The late Paul G. Vatelli (who died of an AIDS-related illness somewhere in the mid-’80s) may not have been an overly talented filmmaker in the adult field but he had at least one enviable gift that set him apart from much of the competition. He could really create a sensuous mood through a combination of lighting and cinematography (he started out a DoP and fulfilled that function on his own directorial efforts), editing and music, giving birth to some of the more successful “couples films” of the period. He always made female performers look their best by putting them in frilly Frederick’s of Hollywood type lingerie with tastefully subtle hair and make up to match. Along with BODIES IN HEAT and STIFF COMPETITION, I LIKE TO WATCH makes for a triumvirate of his very best work.

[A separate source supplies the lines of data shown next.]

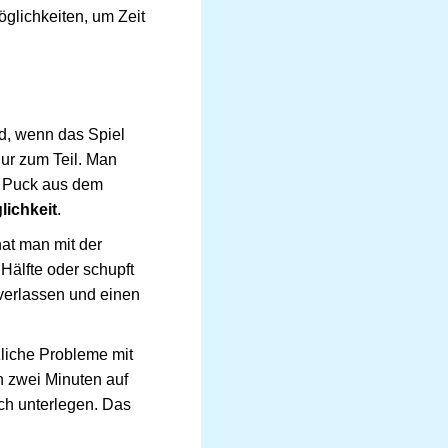
glichkeiten, um Zeit
rd, wenn das Spiel
nur zum Teil. Man
en Puck aus dem
lichkeit
.
at man mit der
Hälfte oder schupft
 verlassen und einen
zliche Probleme mit
n zwei Minuten auf
ch unterlegen. Das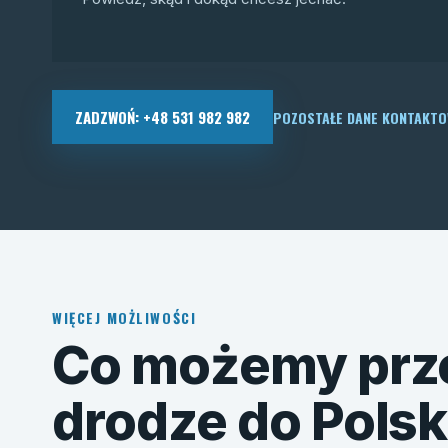
ZADZWOŃ: +48 531 982 982
POZOSTAŁE DANE KONTAKT
WIĘCEJ MOŻLIWOŚCI
Co możemy prz
drodze do Polsk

Beautiful but shy Laura (Bridgette Monet in one of her better performances) works for her fashion designer aunt (fiery Pat Manning, a mature actress in the Georgina Spelvin league) and leads a sheltered existence devoid of sexual attention, even from her divorced older boyfriend (Mike Horner, then still billed as “Don Hart”) who refuses to put the moves on her out of what he considers respect. Deeply frustrated, the girl turns to spying on her aunt making out with her illicit lover (Herschel Savage) in a scene that proves yet again that older women can still teach the younger generation a thing or two about lovemaking. Auntie’s assistant Kim (the incredible not to mention aptly named Little Oral Annie) has her wicked way with the well-endowed gas man (the late Kevin James) and with German maid Gretchen (Anne-Lise Pearson or “Anna Pierce” as she’s credited here) as “punishment” for peeping through the keyhole. Horner gets over his hangups with able assistance from lingerie models Honey (one shot wonder Elaine De Santis) and Honey (busty Linda Shaw, the girl on the cable TV show in Brian De Palma’s BODY DOUBLE) while Laura finds liberation in the arms and between the legs of her aunt’s special customer Lisa DeLeeuw (doing the first of her long line of girl/girl numbers with Monet) and her younger lover Montag (Mr. Monet, Dave Cannon, and was the writer perhaps a fan of Herschel Gordon Lewis for naming this character after THE WIZARD OF GORE ?) as the deadline for this year’s collection draws near. The fashion show director wearing sunglasses is actually Vatelli making a fleeting appearance.
There’s some silly T&A comedy involving a couple of horny janitors and a gaggle of topless models who don’t appear in any of the explicit scenes, making one wonder whether Vatelli perhaps entertained plans of doing an R-rated PORKY’S style farce at some point in the production. We never get to see the show in question (a strange oversight) but cut immediately to Horner turning up and somewhat forcefully engaging in sexual intercourse with his neglected lady love.
For the record, this is the only film apart from Tim McDonald’s TALK DIRTY TO ME, PART II (her debut) where Monet has sex with another guy than her husband, probably the main reason why critics and fans soured on her so quickly. In her defense, she had mostly hot sex with Cannon over the years (Ron Sullivan’s BABYLON BLUE most definitely excluded) and I felt her tremendous beauty usually made up for the lack of variation in sexual partners. Another stumbling block was her high-pitched, squeaky voice which her fans got to hear for the first time as she had been dubbed by a professional actress for the part of the radio sex show therapist in TALK DIRTY II. Other than that, she’s really not too bad a thespian and her wickedly fun turn as Texas oral queen Linda Lonestar in Vatelli’s STIFF COMPETITION proved at least her willingness to learn and grow in that capacity.